The ISM manufacturing index was 60.8% in October down from 61.1% the prior month. Anything over 60% is considered strong. The ISM services index was 66.7% in October up from 61.9% the prior month. Both ISM indexes signal strength in the economy. The trade deficit was $80.9 billion in September up from $72.8 billion. The rising deficit partly explains the weaker Q3 GDP number. Declining net exports are a drag on U.S. GDP growth.
Productivity growth was a negative 5.0% in Q3, worse than the forecast negative 3.2%. Unit labor costs soared to an 8.3% increase in Q3 from a 1.1% increase in Q2. Rising unit labor costs are partly responsible for the biggest increase in U.S. inflation in 30 years. Companies must decide whether to absorb rising input costs or pass those costs along to consumers. Allowing margins to fall will threaten earnings. The large decline in productivity is in part due to supply constraints. The inability to get enough supplies on time is reducing production levels, according to MarketWatch. Hours worked increased 7% in Q3 but output only rose 1.7%.

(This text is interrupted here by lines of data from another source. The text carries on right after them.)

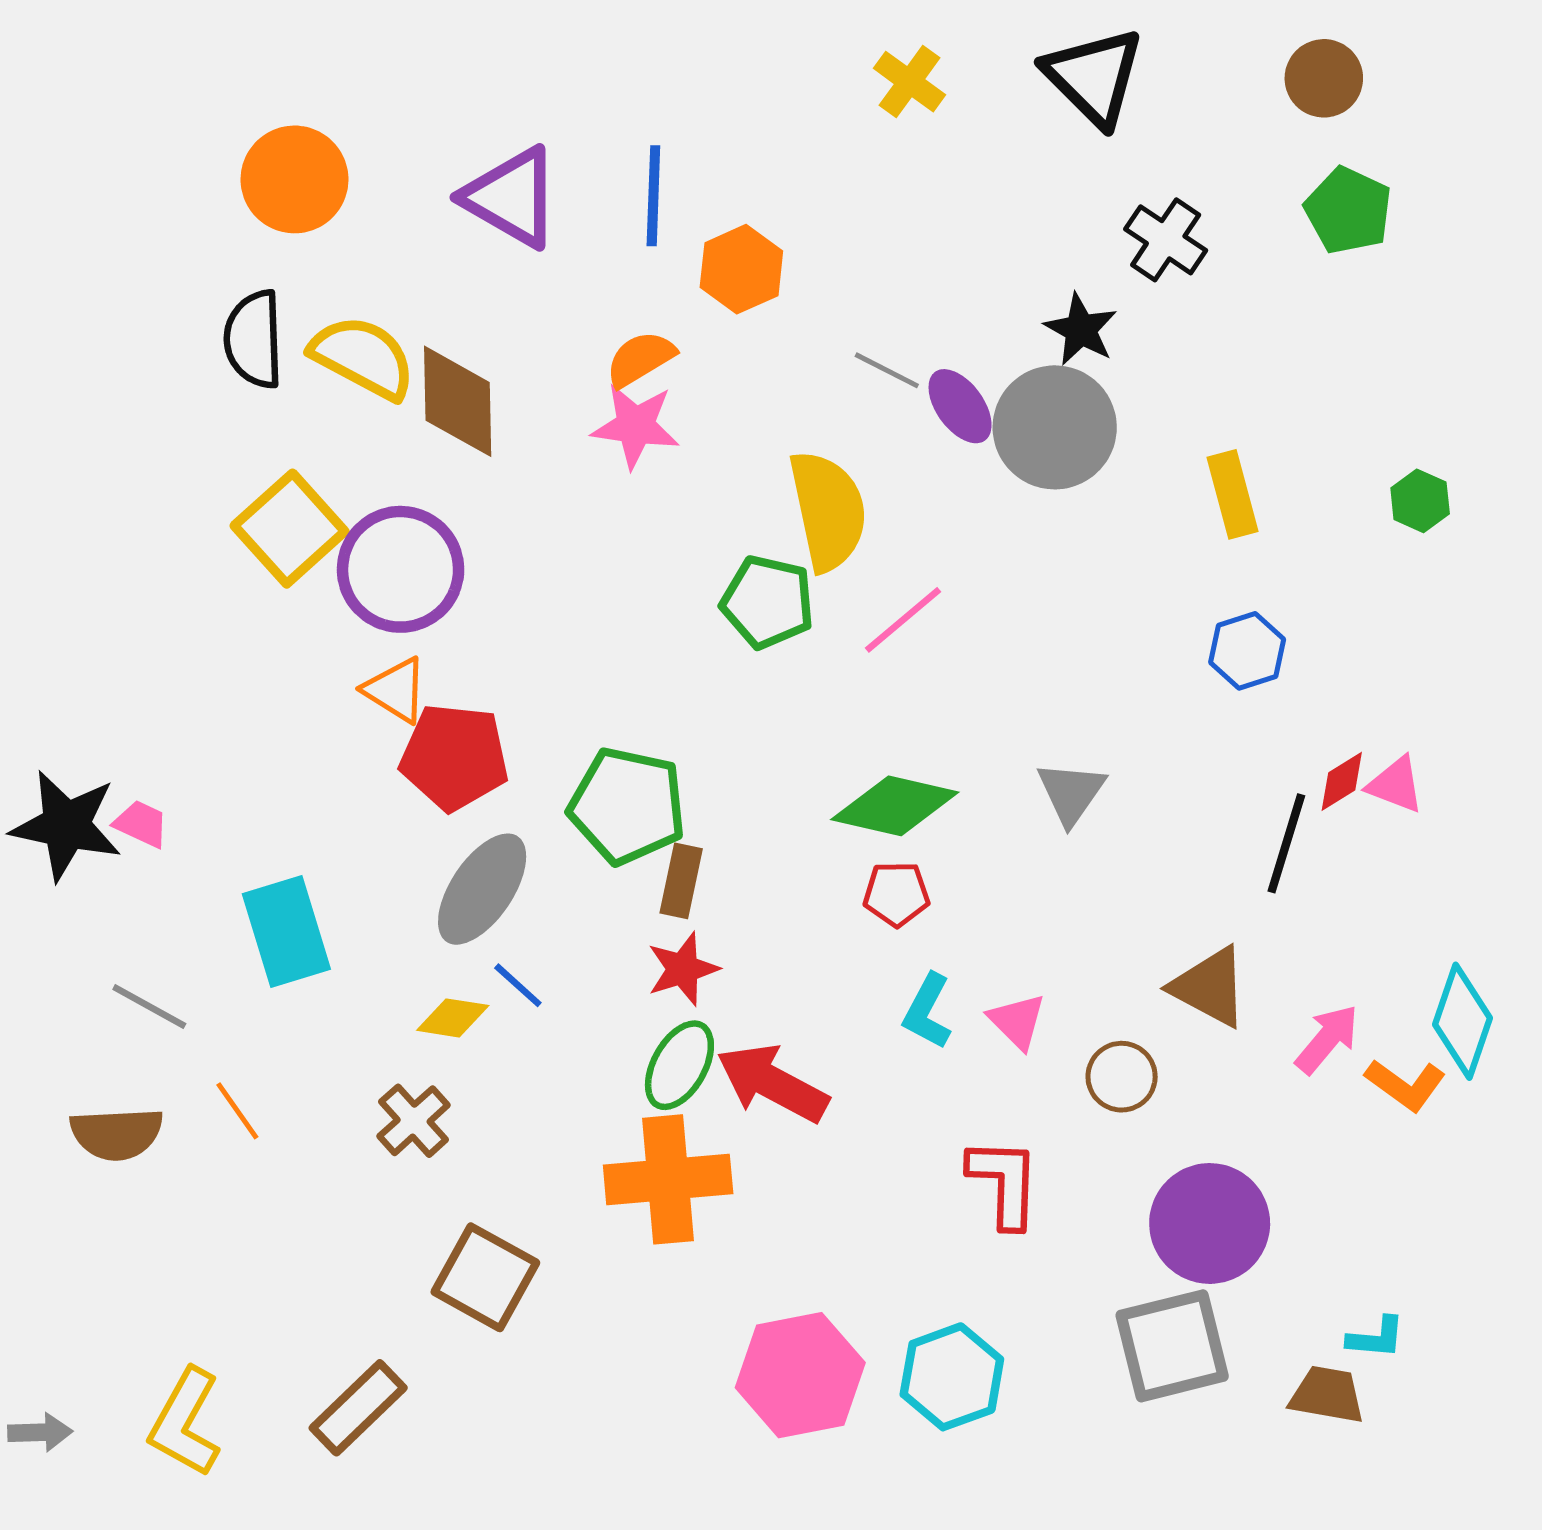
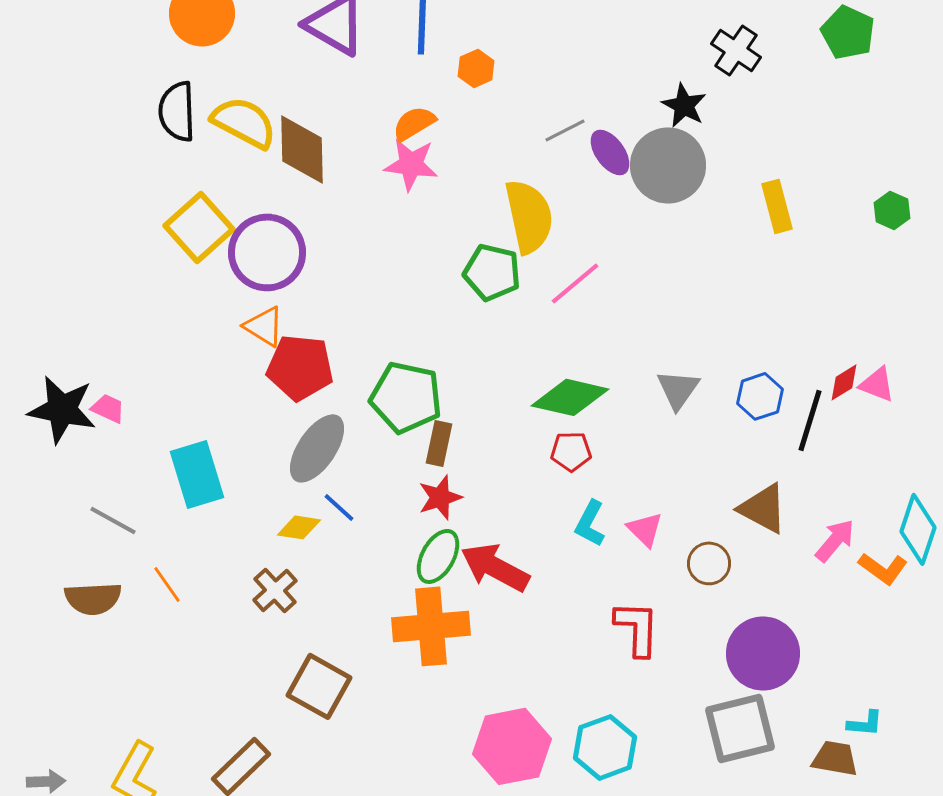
orange hexagon: (741, 269) -> (476, 68), size x0.7
gray line: (887, 370) -> (565, 130), turned -54
blue hexagon: (1247, 651) -> (760, 396), moved

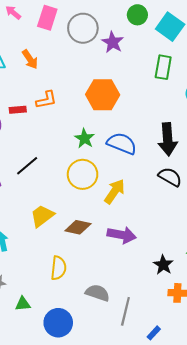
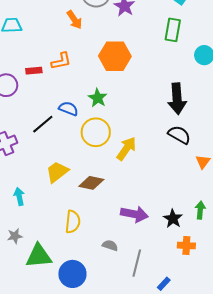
orange arrow: (30, 59) -> (74, 20), moved
blue semicircle: (122, 143) -> (68, 109), moved, size x0.7
purple arrow: (122, 235) -> (134, 214), moved
gray semicircle: (98, 293) -> (110, 245), size x0.7
green triangle: (23, 304) -> (39, 256), size x1.8

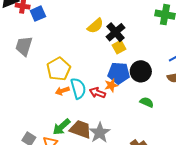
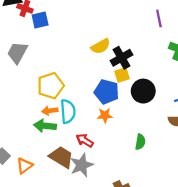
black circle: (141, 71) -> (143, 91), moved
blue pentagon: (119, 73) -> (107, 92), moved
red arrow: (97, 93) -> (85, 140), moved
green semicircle: (147, 102) -> (140, 142), turned 64
green arrow: (61, 127) -> (45, 126), moved, turned 36

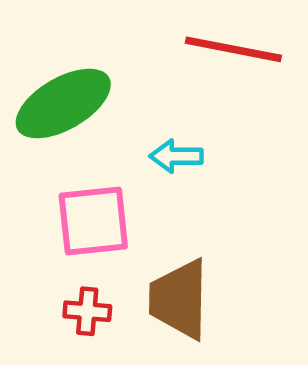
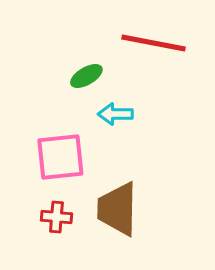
green ellipse: (63, 104) -> (86, 76), moved, size x0.5

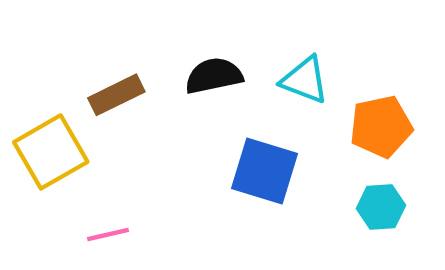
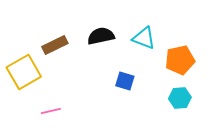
blue square: (265, 171) -> (125, 81), size x0.6

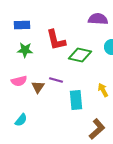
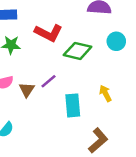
red L-shape: (56, 40) -> (49, 33), turned -50
purple line: (56, 80) -> (49, 81), turned -56

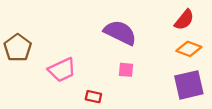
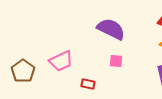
brown pentagon: (18, 48) -> (23, 71), moved

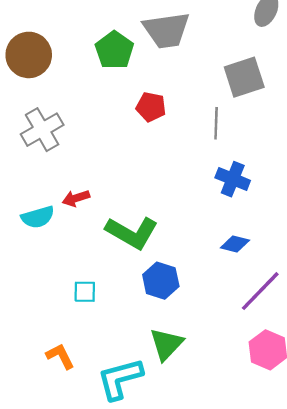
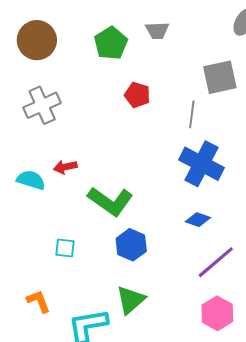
gray trapezoid: (167, 30) -> (157, 30), size x0.6
blue cross: (233, 179) -> (201, 164), size x1.5
cyan semicircle: (38, 217) -> (31, 180), turned -152

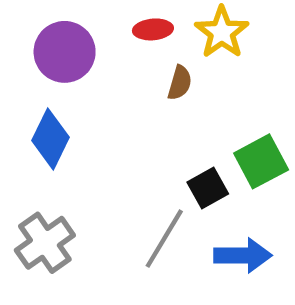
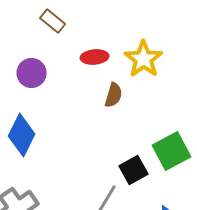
purple circle: (65, 52) -> (32, 73), size x0.7

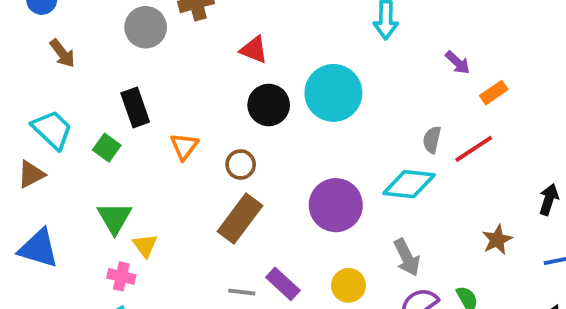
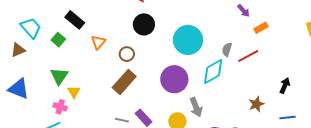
cyan circle: (333, 93) -> (188, 40), moved
black rectangle: (135, 108) -> (75, 20), turned -36
cyan diamond: (409, 184) -> (213, 72), turned -40
gray arrow: (407, 257) -> (196, 107), moved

The supply chain difficulties should resolve themselves over the next 12 months. Production levels will increase. Unit labor costs will fall. Much of the wage inflation pressure will subside, or at least that is the Federal Reserve's hope.
Payrolls rose 531,000, well ahead of the forecast. The prior two payroll numbers were revised up by 235,000. Job growth was strong, and the unemployment rate fell as a result to 4.6% from 4.8%. Strong job growth coupled with consumer Covid-19 savings makes it likely that consumers will continue to spend into the new year.
I have students at Butler who own Bitcoin. They’re not sure what it is but they know it is going up in price. Norwood Economics serves as a plan advisor for twenty-plus 401(k) plans. Participants in those plans own Bitcoin and NFTs (non-fungible tokens) outside of their 401(k)s. They don’t really understand Bitcoin or NFTs but they want in on the action. Increasing numbers of plan participants are asking about access to cryptocurrencies in their 401(k) plan. Speculation is everywhere.
Bitcoin and the other cryptocurrencies are not investments any more than the dollar is an investment. The dollar is a medium of exchange meaning you can buy things with it. It is a store of value because it is relatively stable against a basket of goods and services. It is a unit of account because you can use it to compare the price of one good or service to another. Bitcoin is none of those things yet. It may end up as a store of value if it becomes less volatile. Same as a unit of account. It will probably never be a medium of exchange because it isn’t energy efficient. What Bitcoin and the other cryptocurrencies will never be is an investment.
Investments produce cash flow to their owners. Bonds are an investment because they pay interest to the lender. Stocks are an investment because they pay dividends, buy back stock, or reinvest earnings to grow them. Real Estate is an investment because it produces cash flow to owners. Gold, cryptocurrencies, and collectibles are not investments because they produce no cash flow. The owner only makes a profit if someone buys from them at a higher price than they paid. That is speculation. Anybody want to buy a tulip bulb?
NFTs are digital images that are guaranteed authentic with a certainty of ownership. NFTs can convey rights over digital goods as well, but not necessarily in every case. Rights to a digital image may allow the owner to generate cash flow. Most digital images won’t, and any cash flows generated for any digital image is likely uncertain and variable. Not exactly what you should be looking for in an investment. Buy a good company on sale that pays a nice dividend instead. It isn’t the casino of cryptocurrencies and NFTs, but it is much more profitable for almost everyone.